O estudo mostrou o trabalho da polícia na apreensão desse armamento que é desviado do mercado legal. Langeani estabelece um comparativo com o caso do clube de tiro em SP. “A polícia da Paraíba apreendeu, em um ano, 3.887 armas. Só desse episódio do roubo de arma do clube de tiro, a gente está falando de três dias de trabalho da polícia que foram jogados fora. Eles teriam que trabalhar três dias para tirar essa quantidade de armas de circulação”, analisa o especialista.
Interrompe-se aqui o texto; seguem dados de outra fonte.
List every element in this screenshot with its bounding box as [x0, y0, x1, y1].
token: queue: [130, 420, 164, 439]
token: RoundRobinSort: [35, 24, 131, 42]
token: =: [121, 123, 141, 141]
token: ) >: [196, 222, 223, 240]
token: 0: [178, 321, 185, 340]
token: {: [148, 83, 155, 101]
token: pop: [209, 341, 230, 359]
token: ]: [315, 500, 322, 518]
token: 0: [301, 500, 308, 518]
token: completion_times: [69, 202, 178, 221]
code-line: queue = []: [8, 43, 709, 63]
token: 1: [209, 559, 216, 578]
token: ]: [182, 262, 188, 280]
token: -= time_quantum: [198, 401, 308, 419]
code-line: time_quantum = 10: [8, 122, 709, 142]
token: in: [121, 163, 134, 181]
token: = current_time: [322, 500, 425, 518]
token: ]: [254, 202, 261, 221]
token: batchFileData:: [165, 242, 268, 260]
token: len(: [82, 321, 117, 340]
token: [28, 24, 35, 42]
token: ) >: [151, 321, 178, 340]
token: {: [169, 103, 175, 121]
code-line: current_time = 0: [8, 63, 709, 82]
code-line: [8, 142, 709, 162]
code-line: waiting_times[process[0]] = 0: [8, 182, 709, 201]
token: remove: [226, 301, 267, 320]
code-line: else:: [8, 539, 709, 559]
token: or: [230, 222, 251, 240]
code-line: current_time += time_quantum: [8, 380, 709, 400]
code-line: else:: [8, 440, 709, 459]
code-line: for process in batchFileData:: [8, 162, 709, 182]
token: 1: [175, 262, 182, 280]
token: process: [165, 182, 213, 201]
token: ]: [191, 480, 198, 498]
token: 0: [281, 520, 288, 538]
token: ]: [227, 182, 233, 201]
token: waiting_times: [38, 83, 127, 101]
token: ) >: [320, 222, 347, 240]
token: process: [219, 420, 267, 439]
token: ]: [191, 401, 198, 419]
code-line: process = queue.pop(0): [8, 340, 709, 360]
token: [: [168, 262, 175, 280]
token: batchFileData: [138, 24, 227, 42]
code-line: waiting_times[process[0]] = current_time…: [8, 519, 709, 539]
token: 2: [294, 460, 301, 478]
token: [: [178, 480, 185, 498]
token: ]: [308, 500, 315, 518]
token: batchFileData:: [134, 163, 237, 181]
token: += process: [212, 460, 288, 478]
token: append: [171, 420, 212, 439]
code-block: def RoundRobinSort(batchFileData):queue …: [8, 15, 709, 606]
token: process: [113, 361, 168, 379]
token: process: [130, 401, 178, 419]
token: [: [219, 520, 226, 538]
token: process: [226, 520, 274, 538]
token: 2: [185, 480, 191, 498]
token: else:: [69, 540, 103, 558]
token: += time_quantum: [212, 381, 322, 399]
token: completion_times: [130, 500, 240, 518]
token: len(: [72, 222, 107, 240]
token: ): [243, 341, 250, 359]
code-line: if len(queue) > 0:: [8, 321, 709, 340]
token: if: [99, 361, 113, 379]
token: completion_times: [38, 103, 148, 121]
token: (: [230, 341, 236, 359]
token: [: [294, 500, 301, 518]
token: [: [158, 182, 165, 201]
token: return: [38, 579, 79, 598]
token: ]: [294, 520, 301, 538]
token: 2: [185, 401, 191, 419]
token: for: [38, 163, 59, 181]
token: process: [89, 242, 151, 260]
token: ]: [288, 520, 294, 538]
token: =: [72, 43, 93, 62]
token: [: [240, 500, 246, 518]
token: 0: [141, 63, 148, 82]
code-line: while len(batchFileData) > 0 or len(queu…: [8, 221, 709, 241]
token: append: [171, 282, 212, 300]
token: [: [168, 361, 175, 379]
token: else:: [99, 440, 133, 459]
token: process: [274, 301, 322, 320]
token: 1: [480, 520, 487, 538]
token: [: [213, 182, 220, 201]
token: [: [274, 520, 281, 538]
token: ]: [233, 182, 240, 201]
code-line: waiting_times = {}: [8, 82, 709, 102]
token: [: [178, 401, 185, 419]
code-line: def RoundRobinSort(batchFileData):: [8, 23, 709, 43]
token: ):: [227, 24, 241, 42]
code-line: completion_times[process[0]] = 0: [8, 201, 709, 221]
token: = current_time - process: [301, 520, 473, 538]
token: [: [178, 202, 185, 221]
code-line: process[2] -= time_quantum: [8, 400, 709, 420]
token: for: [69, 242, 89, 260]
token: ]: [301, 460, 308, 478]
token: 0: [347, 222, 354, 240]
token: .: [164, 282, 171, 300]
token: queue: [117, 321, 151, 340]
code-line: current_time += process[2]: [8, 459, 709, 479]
Para ele, o episódio do roubo no clube de tiro oferece risco real à população. “As pessoas não estão tendo muita clareza do quanto a ampliação da compra de armas, o decreto do Bolsonaro, impacta na vida real mesmo para quem não quer ter arma. Quando essa arma é desviada, seja da polícia, seja de segurança privada, seja de um clube de tiro, o destino imediato dela é o crime. A arma saiu do mercado legal, no dia seguinte ela vai estar sendo usada para um homicídio, roubo, latrocínio, roubo de carro. Quando a gente tem um aumento de mais gente usando arma, a gente vai ter mais clube de tiro, mais empresa de segurança privada. Toda vez que cresce essa base de armas, cresce esse desvio para o mercado ilegal”, explica Bruno Langeani. “Esses episódios só reforçam o que a gente tem falado de como ter arma não afasta criminosos, pelo contrário: a gente vê que os criminosos foram no clube de tiro porque sabiam que lá tinha arma. Foram com essa finalidade”.
A Ponte procurou tanto a PM paulista quanto a SSP (Secretaria da Segurança Pública), por meio de sua assessoria de imprensa terceirizada, a InPress, para saber detalhes da investigação, mas não obteve posicionamento da corporação e da pasta até o momento.